Announces the Final Public Oral Exam of

 

Evangelos Kotsioris

 

“Komp'iuter Architecture(s): Constructing the Soviet Information Age, 1953–1982”

 

Thursday, December 8, 2022, 2–4pm

Room S-118

 

Committee: 

Beatriz Colomina (Princeton University, adviser)

Jean-Louis Cohen (New York University) 

Michael D. Gordin (Princeton University)

Georg Vrachliotis (TU Delft)

Mark Wigley (Columbia University)

 

Abstract:

Komp’iuter Architecture(s) composes an architectural history of Soviet computerization during the Cold War.

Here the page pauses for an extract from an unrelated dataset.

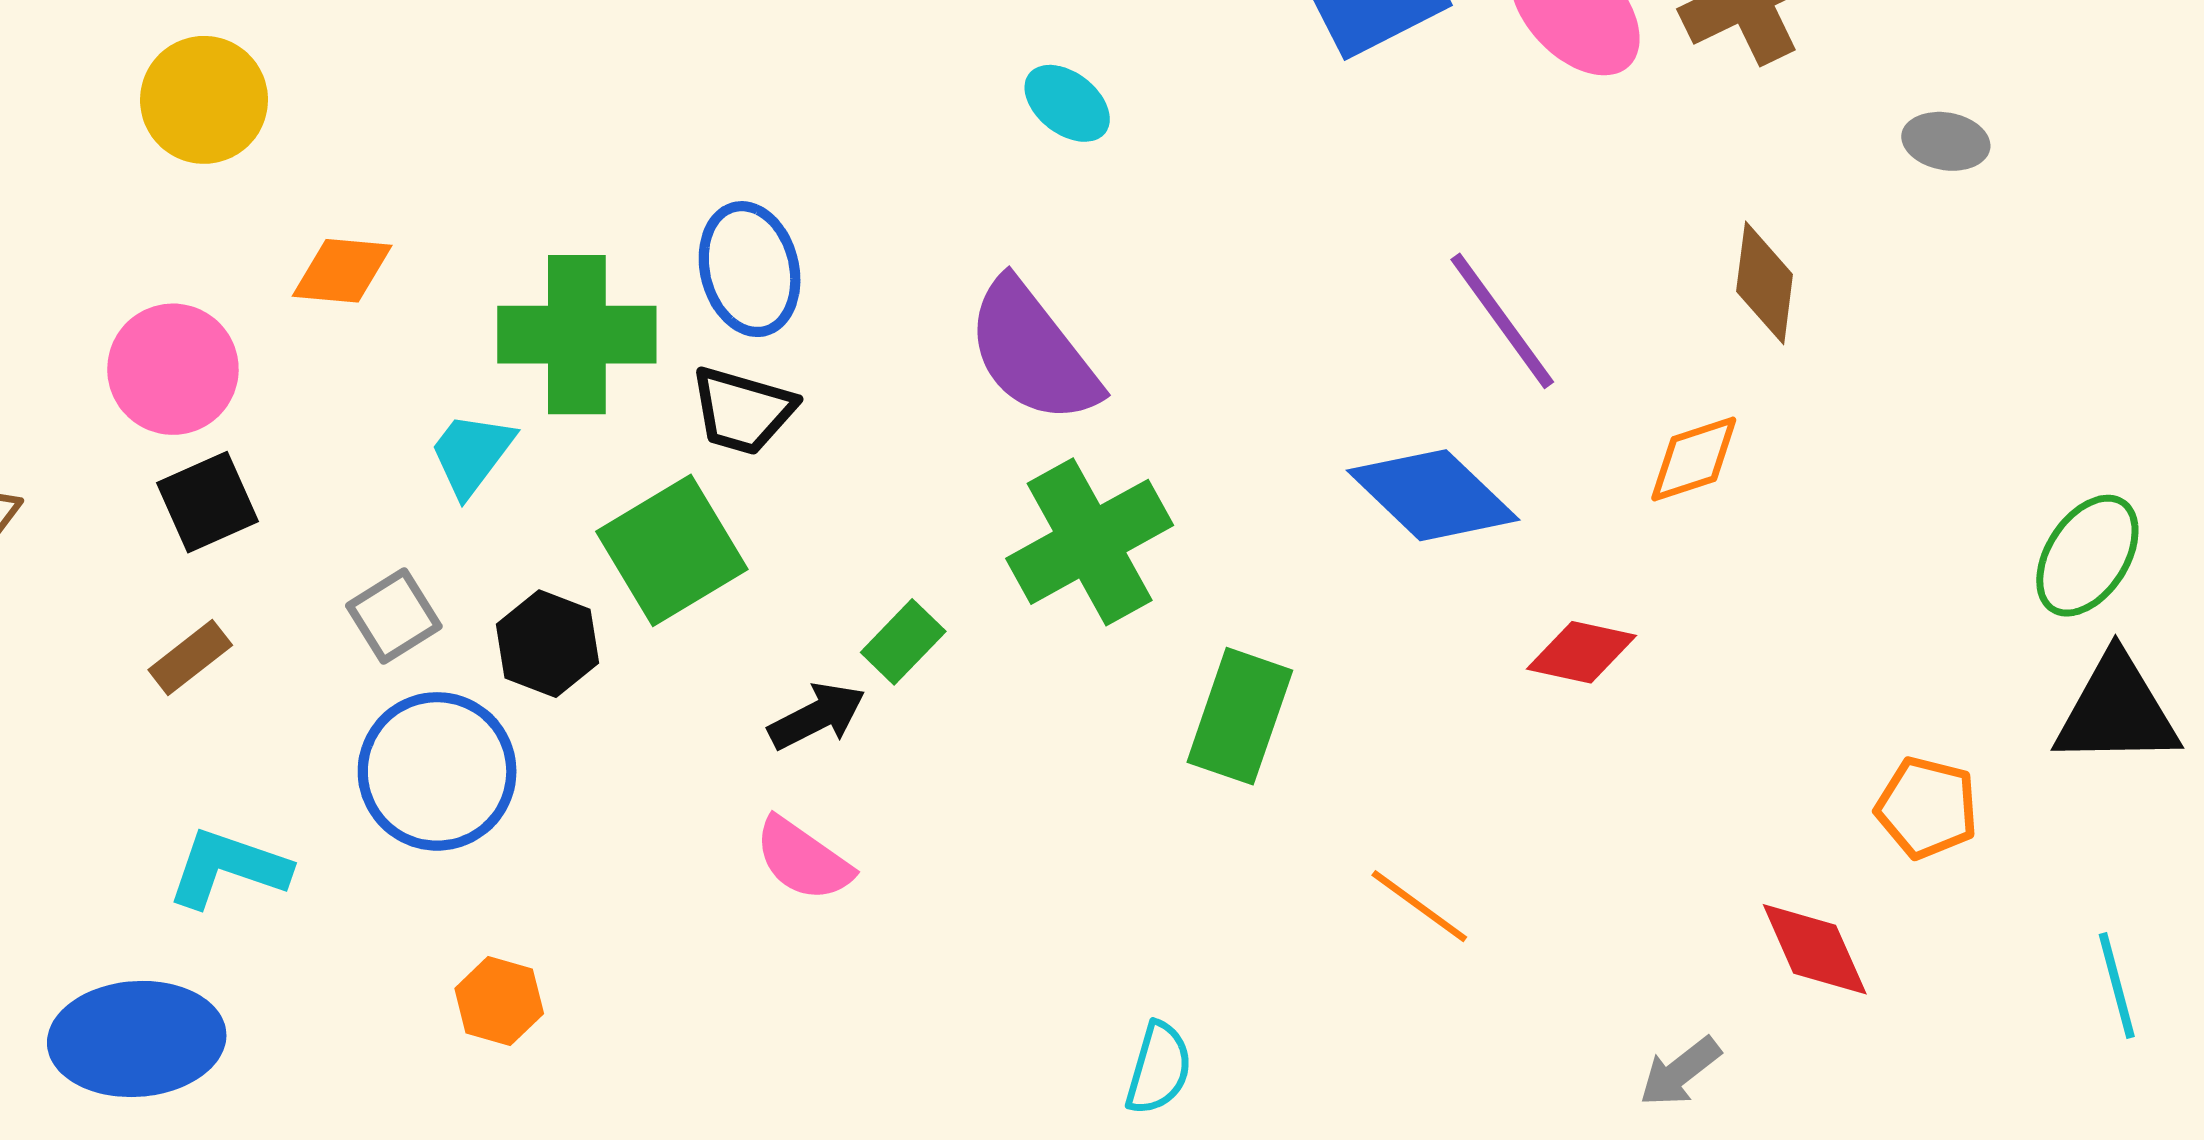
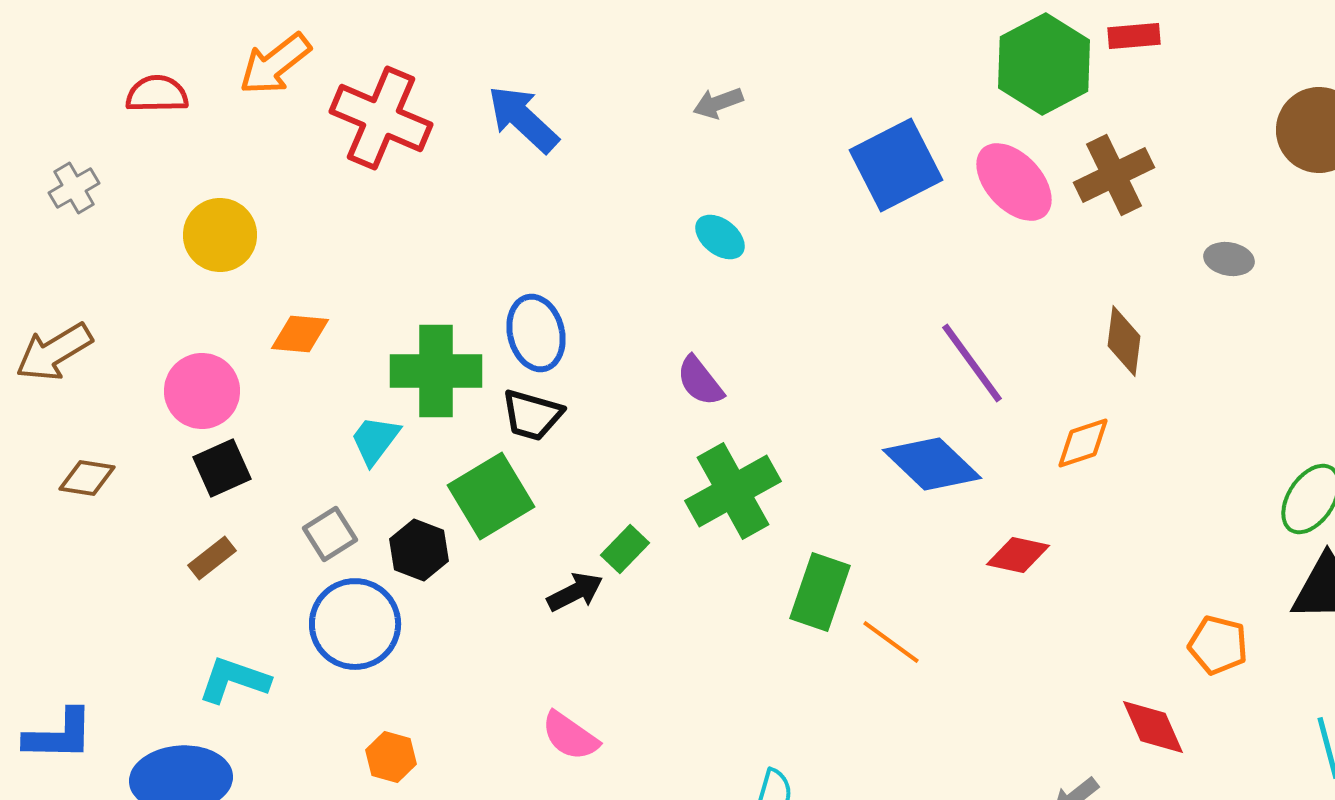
purple semicircle: (1033, 352) -> (700, 381), size x0.6
pink semicircle: (803, 859) -> (570, 736), moved
orange line: (1419, 906) -> (891, 642), moved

Organized in five roughly chronological chapters, it charts the multiplicity of architectures engendered by the introduction, dissemination, and mediatization of the digital electronic computer in the USSR during the Khrushchev and Brezhnev years (1953–1982): from prototyping laboratories, national exhibition pavilions, secret industrial cities, and educational institutions, to the first computer centers, data networks, architectural algorithms, and computer-aided design institutes. Bringing together archival material from two hitherto separate scholarly domains, originating in both Russia and the United States, this transatlantic account seeks to dismantle prevailing historiographic narratives that have traditionally interpreted computers and their adoption by designers towards creative ends as an exclusively North American or Western European invention.

 

Arguing for the urgency of a global history of architectural computing, the dissertation assembles and analyzes the uncharted contributions of Soviet architects, town planners, and engineers who formed strong coalitions with mathematicians, cyberneticists, and computer scientists to devise the spatial organization and mediatized image of the Soviet Information Age. While historical in nature, this project ultimately seeks to shed light on contemporary debates on the political and social frictions engendered by the deployment of digital technologies. The undertheorized side-effects of this ongoing process are exemplified by such familiar spatial tropes as those of “smart buildings,” “urban intelligence,” “data-driven planning,” the “Internet of Things,” or even the supposedly dematerialized “cloud” — all of them so omnipresent to the point that they have effectively become invisible, let alone challenged.

 

A copy of the dissertation is available, for viewing only, in the main office (Room S-110) and the PhD Room.